I'm bringing this thread up again, as I was just watching 'Everyday Food', on PBS. They were marinating chicken breast-bone in. I've always done this - just because. Mom did it, grandma did it. Mom always said she loved buttermilk. I buy a quart just for the chicken and threaten to drink the little bit leftover, but for some reason have never been able to. I just can't get past the thought of a sour tasting milk. So the remainder usually gets dumped after sitting about a week in the fridge.
Can someone even try to give me an idea of the taste? I love sour cream, and love flavored yogurts, cottage cheese and mozzerella, which I think all have a somewhat sour/tart taste.
I'm in the mood to make some chicken again, after watching the show, but again there's the issue of the leftover milk.


----------



## Mama (Oct 18, 2008)

Make some biscuits with it to go along with your fried chicken!


----------



## kitchenelf (Oct 18, 2008)

...or a buttermilk ranch dressing.

I don't like buttermilk but I like things made with buttermilk.  It's a flavor I can't describe - it's certainly not like "soured" i.e, has turned bad, milk...it's...well....there's a technical term............oh yea....it's ick!


----------



## Maverick2272 (Oct 18, 2008)

Ummmm.... yer gonna do what with it after soaking raw chicken in it overnight????


----------



## GrantsKat (Oct 18, 2008)

LOL Mav!! everyone was repying to quicksilvers post (I think!) with what to do with the leftover buttermilk which is not used on the chicken!!! ; )


----------



## Mama (Oct 18, 2008)

I think she was referring to the* LEFTOVER* buttermilk.


----------



## Maverick2272 (Oct 18, 2008)

Ohhhhhhhhhhhh........ whew!!


----------



## quicksilver (Oct 18, 2008)

ACK! No one has said what it tastes like.
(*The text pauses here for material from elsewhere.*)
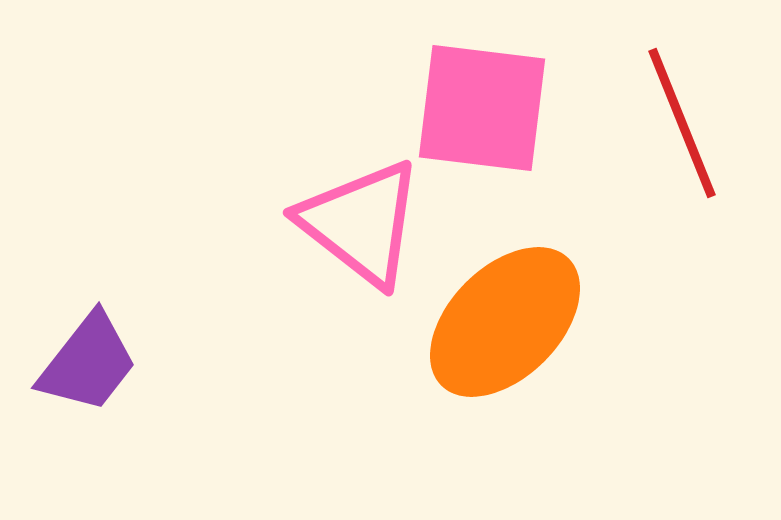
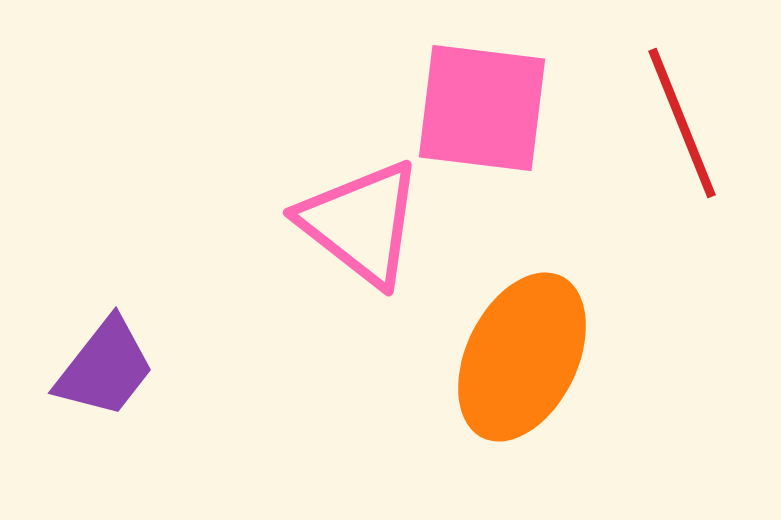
orange ellipse: moved 17 px right, 35 px down; rotated 19 degrees counterclockwise
purple trapezoid: moved 17 px right, 5 px down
I still want to run it down the drain!


----------



## Uncle Bob (Oct 18, 2008)

It taste like Yogurt....Now drink up!!


----------



## gage (Nov 3, 2008)

*chicken in buttermilk*

I have chicken thighs in buttermilk right now and don't plan to use them for at least two days and then not all at once. It is acidic enough to subdue nasty bugs . unused buttermilk can be used for pancakes ,biscuits -or taken orally -it is good for you , it is sour like real yogurt ( not like commercial yogurt/pudding ) not rotten , like yogurt the shelf life is long because the lactose has been converted. You won't like to read this but in hot sub sahara countries fresh milk is made into a burrermilk like liquid , the milk women simply spit into a batch of fresh milk and wait . fresh milk would rot very quickly.  gage


----------



## babetoo (Nov 3, 2008)

i love buttermilk to drink. sometimes that is all i buy it for. when my dad was alive, we would have a snack together of buttermilk, blue cheese and crackers.


----------



## spazticarwen (Nov 11, 2008)

I remember reading somewhere that you can substitute buttermilk with regular milk mixed with vinegar.  does that give you an idea as to the taste?
 
My advice, just try it. Take a little sip.  Try a second sip, because you never get the full flavor on the first try.
 
I remember trying it in a home ec. class years ago and not liking it, but everyone's tastes are different.


----------



## lifesaver (Nov 11, 2008)

kitchenelf, that teriyaki/pineapple thing sounds like it would give the chicken a flavor that would just be out of this world.


----------



## licia (Nov 11, 2008)

Last week I made some really good chicken.  I had soaked it in buttermilk for several hours (overnite, but can't remember just how much longer). The next day I let most of the buttermilk drain off and dredged it in a mixture of crushed french fried onions (from a can) and panko crumbs and baked.  It was so tender and juicy.  Even two days later the leftovers were still moist.


----------



## Dove (Nov 11, 2008)

*I have always turned up my nose at milk but I do really like Buttermilk.*


----------



## AuntieV (Nov 11, 2008)

kitchenelf said:


> ...or a buttermilk ranch dressing.
> 
> I don't like buttermilk but I like things made with buttermilk. It's a flavor I can't describe - it's certainly not like "soured" i.e, has turned bad, milk...it's...well....there's a technical term............oh yea....it's ick!


 
That is the correct technical term along with YUCK!

I use the powdered buttermilk when and if needed.


----------